Gastroesophageal reflux disease, also known as GERD or acid reflux, is a chronic condition in which stomach contents rise and enter the esophagus. This occurs due to problems with closure of the lower esophageal sphincter, or LES, which is the junction between the stomach and esophagus. The most common symptoms are a burning sensation in the chest called heartburn, regurgitation, and an acidic taste in the back of the mouth. Heartburn typically occurs after eating and may worsen at night. Less commonly, people may experience dysphagia, or difficulty swallowing. Dysphagia can manifest as pain when swallowing, a sore throat, choking, coughing, gurgling or regurgitating food or stomach acids, feeling that food is stuck behind your breastbone, a burning sensation behind your breastbone, and hoarseness. There may also be nausea, frequent burping, chest pain, the sensation of a lump in your throat, wearing away of teeth, and bad breath. GERD can cause a recurrent cough, breathing difficulties, chest congestion, and lung inflammation leading to asthma, bronchitis, and pneumonia.

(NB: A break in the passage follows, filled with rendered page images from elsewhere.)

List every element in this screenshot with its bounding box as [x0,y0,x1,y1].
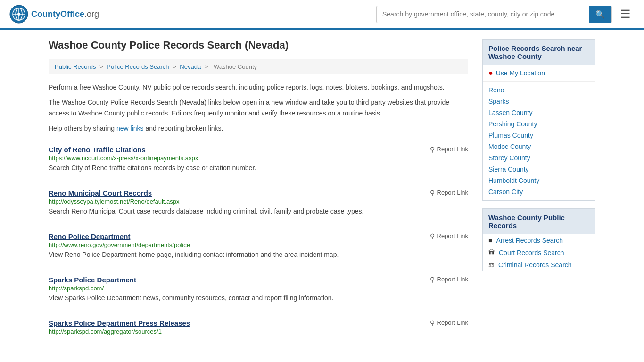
public-record-link-0[interactable]: Arrest Records Search [496,237,563,244]
nearby-list-item: Reno [483,84,595,96]
record-link-4[interactable]: Sparks Police Department Press Releases [49,319,190,327]
record-link-2[interactable]: Reno Police Department [49,232,130,240]
logo[interactable]: CountyOffice.org [9,5,99,24]
breadcrumb-sep3: > [205,63,210,70]
public-record-icon-0: ■ [488,237,492,244]
nearby-link-5[interactable]: Modoc County [488,143,531,150]
report-link-label-2: Report Link [437,232,468,239]
record-title-3: Sparks Police Department [49,276,136,284]
nearby-link-0[interactable]: Reno [488,86,504,94]
record-url-1[interactable]: http://odysseypa.tylerhost.net/Reno/defa… [49,198,468,205]
public-records-section-title: Washoe County Public Records [483,209,595,234]
description-para3: Help others by sharing new links and rep… [49,123,468,133]
nearby-link-7[interactable]: Sierra County [488,165,529,173]
nearby-section-title: Police Records Search near Washoe County [483,40,595,65]
breadcrumb: Public Records > Police Records Search >… [49,59,468,74]
public-record-link-2[interactable]: Criminal Records Search [498,261,572,269]
report-link-icon-4: ⚲ [430,319,435,327]
location-pin-icon: ● [488,69,493,77]
record-header: Reno Municipal Court Records ⚲ Report Li… [49,189,468,197]
use-my-location-link[interactable]: Use My Location [496,69,545,77]
description-para1: Perform a free Washoe County, NV public … [49,82,468,92]
logo-text: CountyOffice.org [31,9,99,19]
nearby-list-item: Sparks [483,96,595,107]
report-link-0[interactable]: ⚲ Report Link [430,146,468,153]
nearby-list-item: Pershing County [483,118,595,130]
site-header: CountyOffice.org 🔍 ☰ [0,0,644,30]
public-record-item: ■ Arrest Records Search [483,234,595,247]
nearby-link-1[interactable]: Sparks [488,98,509,105]
hamburger-menu-icon[interactable]: ☰ [617,6,635,23]
record-link-1[interactable]: Reno Municipal Court Records [49,189,152,197]
public-record-item: 🏛 Court Records Search [483,247,595,259]
public-record-icon-1: 🏛 [488,249,495,256]
record-desc-0: Search City of Reno traffic citations re… [49,163,468,173]
record-header: Reno Police Department ⚲ Report Link [49,232,468,240]
record-url-2[interactable]: http://www.reno.gov/government/departmen… [49,241,468,248]
report-link-label-3: Report Link [437,276,468,283]
nearby-link-8[interactable]: Humboldt County [488,177,539,184]
record-url-0[interactable]: https://www.ncourt.com/x-press/x-onlinep… [49,155,468,162]
nearby-link-2[interactable]: Lassen County [488,109,532,116]
record-entry: Reno Police Department ⚲ Report Link htt… [49,232,468,264]
record-title-2: Reno Police Department [49,232,130,240]
breadcrumb-nevada[interactable]: Nevada [180,63,201,70]
report-link-icon-0: ⚲ [430,146,435,153]
content-divider [49,140,468,140]
nearby-list-item: Humboldt County [483,175,595,186]
use-my-location[interactable]: ● Use My Location [483,65,595,82]
nearby-list-item: Carson City [483,186,595,197]
nearby-list-item: Plumas County [483,130,595,141]
breadcrumb-sep1: > [99,63,105,70]
breadcrumb-public-records[interactable]: Public Records [55,63,96,70]
record-desc-1: Search Reno Municipal Court case records… [49,206,468,216]
nearby-link-6[interactable]: Storey County [488,154,530,162]
report-link-4[interactable]: ⚲ Report Link [430,319,468,327]
record-title-1: Reno Municipal Court Records [49,189,152,197]
record-title-4: Sparks Police Department Press Releases [49,319,190,327]
new-links-link[interactable]: new links [116,124,144,132]
report-link-label-0: Report Link [437,146,468,153]
nearby-list-item: Lassen County [483,107,595,118]
record-title-0: City of Reno Traffic Citations [49,146,146,154]
svg-point-5 [17,13,20,16]
header-right: 🔍 ☰ [376,6,635,23]
nearby-list-item: Modoc County [483,141,595,152]
record-link-3[interactable]: Sparks Police Department [49,276,136,284]
public-records-section: Washoe County Public Records ■ Arrest Re… [482,208,595,272]
main-container: Washoe County Police Records Search (Nev… [39,30,605,362]
record-header: Sparks Police Department ⚲ Report Link [49,276,468,284]
record-url-3[interactable]: http://sparkspd.com/ [49,285,468,292]
record-entry: Sparks Police Department Press Releases … [49,319,468,341]
report-link-icon-3: ⚲ [430,276,435,283]
record-link-0[interactable]: City of Reno Traffic Citations [49,146,146,154]
sidebar: Police Records Search near Washoe County… [482,39,595,353]
report-link-3[interactable]: ⚲ Report Link [430,276,468,283]
nearby-list-item: Storey County [483,152,595,164]
nearby-link-3[interactable]: Pershing County [488,120,537,128]
report-link-2[interactable]: ⚲ Report Link [430,232,468,240]
search-button[interactable]: 🔍 [589,6,611,23]
breadcrumb-police-records[interactable]: Police Records Search [107,63,169,70]
record-desc-2: View Reno Police Department home page, i… [49,250,468,260]
record-entry: Sparks Police Department ⚲ Report Link h… [49,276,468,308]
record-header: Sparks Police Department Press Releases … [49,319,468,327]
search-bar: 🔍 [376,6,612,23]
search-input[interactable] [377,7,589,22]
public-records-list: ■ Arrest Records Search 🏛 Court Records … [483,234,595,271]
breadcrumb-current: Washoe County [214,63,257,70]
public-record-link-1[interactable]: Court Records Search [499,249,564,256]
report-link-1[interactable]: ⚲ Report Link [430,189,468,197]
report-link-icon-2: ⚲ [430,232,435,240]
nearby-section: Police Records Search near Washoe County… [482,39,595,201]
nearby-link-4[interactable]: Plumas County [488,132,533,139]
record-entry: City of Reno Traffic Citations ⚲ Report … [49,146,468,178]
report-link-icon-1: ⚲ [430,189,435,197]
nearby-link-9[interactable]: Carson City [488,188,523,196]
record-url-4[interactable]: http://sparkspd.com/aggregator/sources/1 [49,328,468,335]
content-area: Washoe County Police Records Search (Nev… [49,39,468,353]
record-entry: Reno Municipal Court Records ⚲ Report Li… [49,189,468,221]
description-para2: The Washoe County Police Records Search … [49,97,468,118]
nearby-list-item: Sierra County [483,164,595,175]
record-header: City of Reno Traffic Citations ⚲ Report … [49,146,468,154]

Complications that can occur from it include esophagitis, or inflammation of esophagus, esophageal stricture, in which scar tissue develops and narrows the esophagus, and Barrett’s esophagus, in which the lining of the esophagus comes to resemble tissue that lines the intestines – which can lead to cancer.
Risk factors for GERD include obesity, pregnancy, smoking, and certain medications. Hence, treatments include lifestyle changes such as losing weight and quitting smoking. Other lifestyle changes include eating several small meals a day instead of 3 big meals, avoiding food resulting in symptoms, not lying down 2-3 hours after eating, and raising the head of the bed. Foods that can exacerbate GERD symptoms include spicy, fatty, or fried foods, garlic, onions, citrus fruits, tomatoes, caffeine, and fizzy drinks.
There are also medications that can be used to treat GERD symptoms. These include proton pump inhibitors, or PPIs, and histamine-2 (or H2) receptor blockers, both of which reduce stomach acid production. There are also prokinetics, which cause the stomach to empty more quickly, antacids, which neutralize acid in the stomach, and medications that strengthen the LES.
Some people still have symptoms interfering with their quality of life despite lifestyle changes and taking medication. Still others wish to avoid taking medication long-term. In such cases, surgeries can be performed to reinforce and strengthen the LES. The most common of these is Nissan fundoplication. In this surgery, the stomach’s fundus is wrapped around the LES. During a total fundoplication, the fundus is wrapped 360 degrees around. In a partial fundoplication, the fundus is not wrapped completely around the stomach. Some people with GERD may have a hiatal hernia, which is when part of the stomach slips through the diaphragm into the middle compartment of the chest. If a hiatal hernia is present, that is also fixed during the surgery.
Asthma and GERD frequently occur together. The reason is not certain, but it is believed that acid flowing from the stomach injures the throat lining, airways, and lungs. Another potential cause could be that when acid enters the esophagus, a nerve reflex kicks in and constricts airways to keep acid out. This can result in shortness of breath.